We should use the latest RunningBatchNorm for this
but until that is working well and fast for demonstration purposes:

class RunningBatchNorm(nn.Module):
    def __init__(self, nf, mom=0.1, eps=1e-5):
        super().__init__()
        self.nf = nf
        self.mom,self.eps = mom,eps
        self.mults = nn.Parameter(torch.ones (nf,1,1))
        self.adds = nn.Parameter(torch.zeros(nf,1,1))
        self.register_buffer('sums', torch.zeros(1,nf,1,1))
        self.register_buffer('sqrs', torch.zeros(1,nf,1,1))
        self.register_buffer('batch', tensor(0.))
        self.register_buffer('count', tensor(0.))
        self.register_buffer('step', tensor(0.))
        self.register_buffer('dbias', tensor(0.))

    def update_stats(self, x):
        bs,nc,*_ = x.shape
        self.sums.detach_()
        self.sqrs.detach_()
        dims = (0,2,3)
        s = x.sum(dims, keepdim=True)
        ss = (x*x).sum(dims, keepdim=True)
        c = self.count.new_tensor(x.numel()/nc)
        mom1 = 1 - (1-self.mom)/math.sqrt(bs-1)
        self.mom1 = self.dbias.new_tensor(mom1)
        self.sums.lerp_(s, self.mom1)
        self.sqrs.lerp_(ss, self.mom1)
        self.count.lerp_(c, self.mom1)
        self.dbias = self.dbias*(1-self.mom1) + self.mom1
        self.batch += bs
        self.step += 1

    def forward(self, x):
        if self.training: self.update_stats(x)
        sums = self.sums
        sqrs = self.sqrs
        c = self.count
        if self.step<100:
            sums = sums / self.dbias
            sqrs = sqrs / self.dbias
            c    = c    / self.dbias
        means = sums/c
        vars = (sqrs/c).sub_(means*means)
        if bool(self.batch < 20): vars.clamp_min_(0.01)
        x = (x-means).div_((vars.add_(self.eps)).sqrt())
        return x.mul_(self.mults).add_(self.adds)

    def extra_repr(self):
        return f'{self.nf}, mom={self.mom}, eps={self.eps}'
def find_modules(module, cond, container=None, index=None):
    if cond(module):
        yield container, index

    for i, subModule in enumerate(module.children()):
        try:
            module._modules[i]
        except KeyError:
            i = list(module._modules.keys())[i]

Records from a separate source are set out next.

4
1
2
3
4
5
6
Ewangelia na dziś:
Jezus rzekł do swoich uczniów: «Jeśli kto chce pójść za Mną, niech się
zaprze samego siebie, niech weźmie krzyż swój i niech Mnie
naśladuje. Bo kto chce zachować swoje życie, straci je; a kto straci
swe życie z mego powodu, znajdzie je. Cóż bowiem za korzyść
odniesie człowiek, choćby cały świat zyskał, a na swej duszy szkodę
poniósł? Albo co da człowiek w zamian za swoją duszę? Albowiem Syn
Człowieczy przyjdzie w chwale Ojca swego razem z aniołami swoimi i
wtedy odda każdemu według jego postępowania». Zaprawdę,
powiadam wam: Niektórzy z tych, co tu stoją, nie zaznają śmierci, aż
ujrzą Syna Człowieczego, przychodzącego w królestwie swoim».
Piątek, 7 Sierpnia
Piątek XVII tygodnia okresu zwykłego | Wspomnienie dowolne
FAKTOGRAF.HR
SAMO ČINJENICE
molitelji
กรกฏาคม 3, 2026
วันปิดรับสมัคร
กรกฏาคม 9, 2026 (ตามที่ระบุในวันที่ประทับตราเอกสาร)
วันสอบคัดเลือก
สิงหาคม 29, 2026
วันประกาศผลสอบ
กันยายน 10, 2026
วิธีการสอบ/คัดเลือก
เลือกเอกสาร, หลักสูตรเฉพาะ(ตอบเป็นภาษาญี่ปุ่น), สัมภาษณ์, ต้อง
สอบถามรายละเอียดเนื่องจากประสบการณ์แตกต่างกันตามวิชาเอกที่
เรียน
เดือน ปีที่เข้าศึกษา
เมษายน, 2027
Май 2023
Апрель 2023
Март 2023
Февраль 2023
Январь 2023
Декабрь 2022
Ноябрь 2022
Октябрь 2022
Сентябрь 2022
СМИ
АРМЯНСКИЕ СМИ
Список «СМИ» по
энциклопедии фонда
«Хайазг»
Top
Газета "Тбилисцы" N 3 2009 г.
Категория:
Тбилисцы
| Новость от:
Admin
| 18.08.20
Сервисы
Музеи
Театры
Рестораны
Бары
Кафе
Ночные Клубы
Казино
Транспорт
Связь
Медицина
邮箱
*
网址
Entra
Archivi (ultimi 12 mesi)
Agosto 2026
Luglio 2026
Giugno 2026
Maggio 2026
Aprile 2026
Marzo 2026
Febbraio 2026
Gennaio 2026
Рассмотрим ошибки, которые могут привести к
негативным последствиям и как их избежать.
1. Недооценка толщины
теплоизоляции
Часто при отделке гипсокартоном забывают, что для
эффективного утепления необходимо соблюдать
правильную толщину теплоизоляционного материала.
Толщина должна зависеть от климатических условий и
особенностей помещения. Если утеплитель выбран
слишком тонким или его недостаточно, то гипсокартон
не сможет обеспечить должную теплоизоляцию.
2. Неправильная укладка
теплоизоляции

        yield from find_modules(subModule, cond, module, i)

def runningBatchNormify(model):
    check_bn = lambda o: issubclass(o.__class__, nn.BatchNorm2d)

    for m, key in find_modules(model, check_bn):
        nf = m._modules[key].num_features
        m._modules[key] = RunningBatchNorm(nf)

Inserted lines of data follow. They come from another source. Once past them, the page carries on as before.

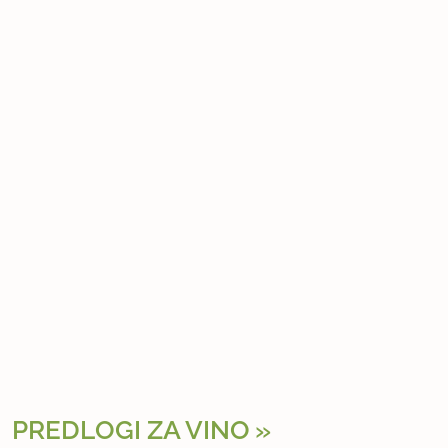
PREDLOGI ZA VINO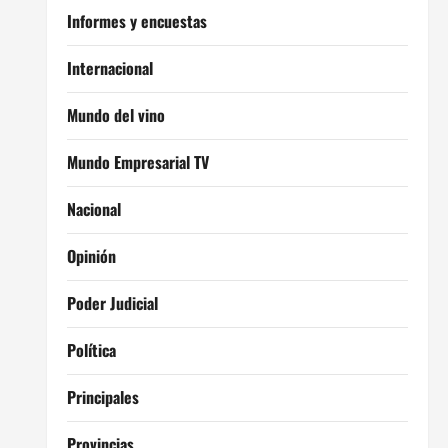
Informes y encuestas
Internacional
Mundo del vino
Mundo Empresarial TV
Nacional
Opinión
Poder Judicial
Política
Principales
Provincias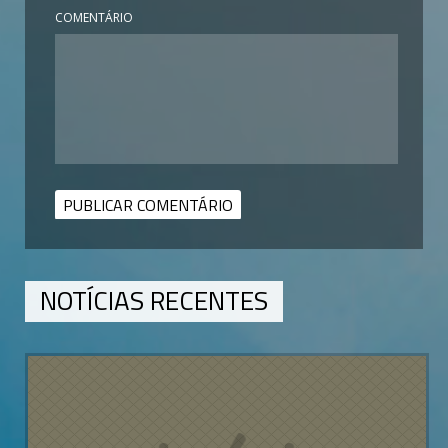
COMENTÁRIO
NOTÍCIAS RECENTES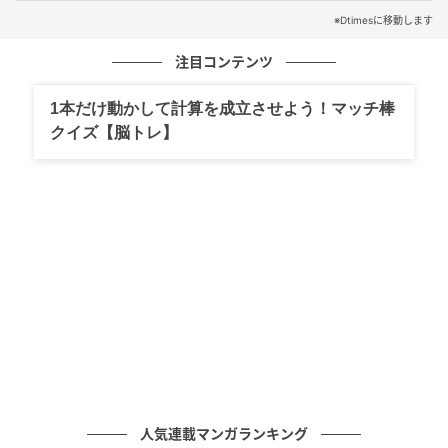
“隣る”は寄り添うという意味を持ち、毎日のくつろぎ
※Dtimesに移動します
のひとときに自然と手が伸びるお菓子を目指していま
す。
注目コンテンツ
46gの食べきりサイズで、仕事の合間や在宅時のリフ
1本だけ動かして計算を成立させよう！マッチ棒
レッシュタイムにも合わせやすい商品です。
クイズ【脳トレ】
抹茶塩の味わいと食感
軽くサクッと割れる揚げせんべいの生地に、「京都 福
寿園 伊右衛門」の抹茶由来のほろ苦さと、塩味がひと
つひとつの一口にまとまっています。
人気連載マンガランキング
甘さをほとんど持たないため、緑茶や日本茶と合わせ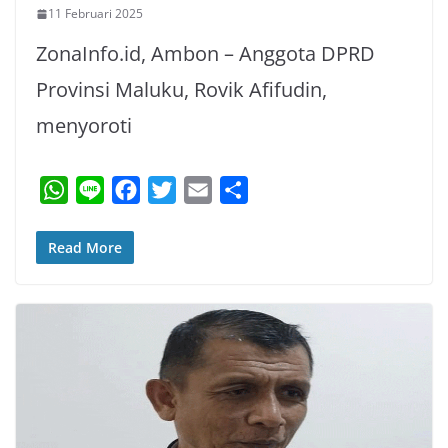
11 Februari 2025
ZonaInfo.id, Ambon – Anggota DPRD
Provinsi Maluku, Rovik Afifudin,
menyoroti
W
L
F
T
E
S
h
i
a
w
m
h
a
n
c
i
a
a
Read More
t
e
e
t
i
r
s
b
t
l
e
A
o
e
p
o
r
p
k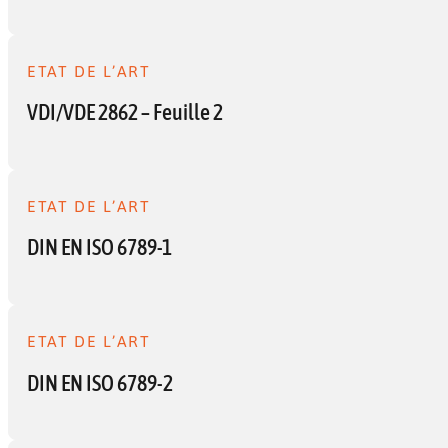
ETAT DE L’ART
VDI/VDE 2862 – Feuille 2
ETAT DE L’ART
DIN EN ISO 6789-1
ETAT DE L’ART
DIN EN ISO 6789-2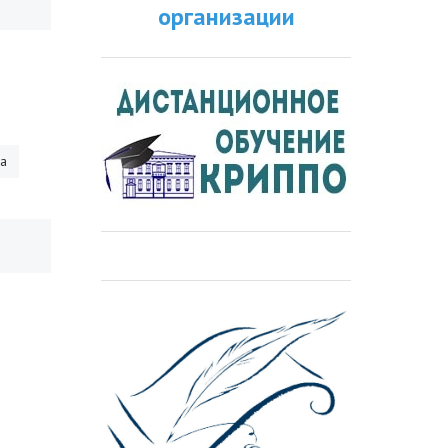
организации
ра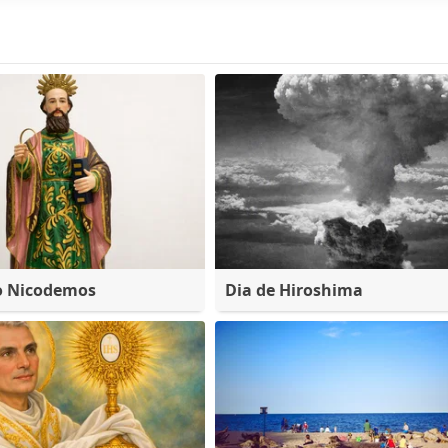
o Nicodemos
Dia de Hiroshima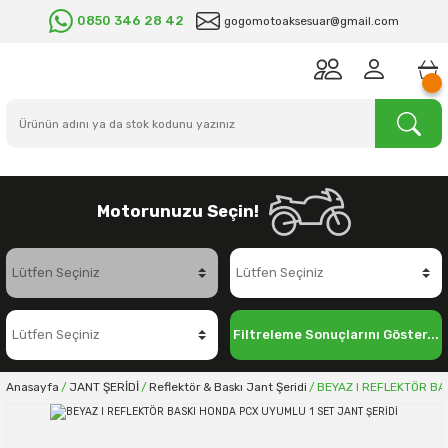
0850 346 28 42
gogomotoaksesuar@gmail.com
Motorunuzu Seçin!
Filtreleme Sonuçlarını Göster...
Anasayfa
JANT ŞERİDİ
Reflektör & Baskı Jant Şeridi
BEYAZ I REFLEKTÖR BA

You can use runningBatchNormify like:

my_model = create_cnn_model(models.resnet50, pretrained=False)
runningBatchNormify(my_model)

It replaces all nn.BatchNorm2d with the new RunningBatchNorm. Makes it easier to test it.

6 Likes

Hi hadus
Could you please help understand below things about the batchnorm impl

  1. self.sums.lerp_(s, self.mom1)
    What does here lerp does, i know its task is to extrapolate after last number by weightage of mom1 . Why do we do this here … ?

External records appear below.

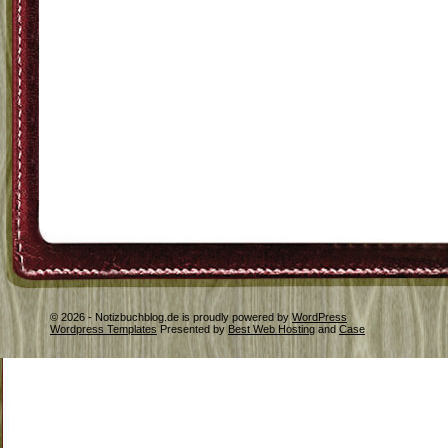
© 2026 - Notizbuchblog.de is proudly powered by
WordPress
Wordpress Templates
Presented by
Best Web Hosting
and
Case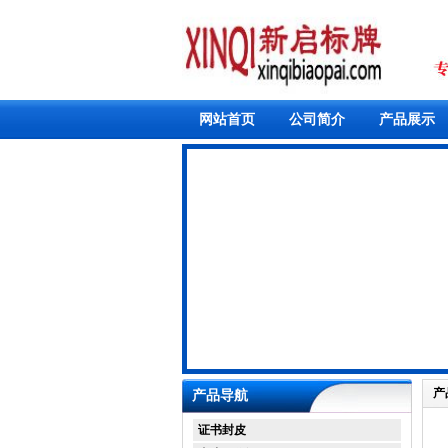
网站首页
公司简介
产品展示
产
产品导航
证书封皮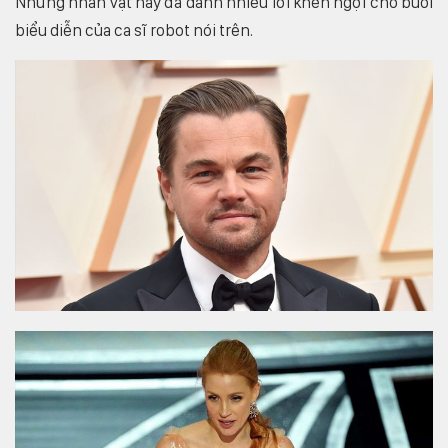
Những nhân vật này đã dành nhiều lời khen ngợi cho buổi
biểu diễn của ca sĩ robot nói trên.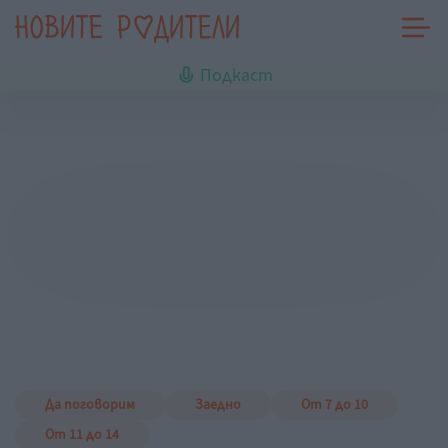
Подкаст
Да поговорим
Заедно
От 7 до 10
От 11 до 14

  2. self.count.new_tensor(x.numel()/nc)
    What is the .new_tensor and numel here ,what is the purpose ?

  3. In the Simple batch norm we are hardcoing it to 0.1 ,not sure why

I am stuck in this lesson as unable to understand these things…

I just copied this implementation of running batch norm from the notebook.

I don’t think it is very important to understand it low level. It works like a normal batch norm except the std and mean are calculated differently. They are a moving averages. Meaning it doesn’t matter what batch size we use.

If you want to understand it line by line I think you should start a new thread and ask it there.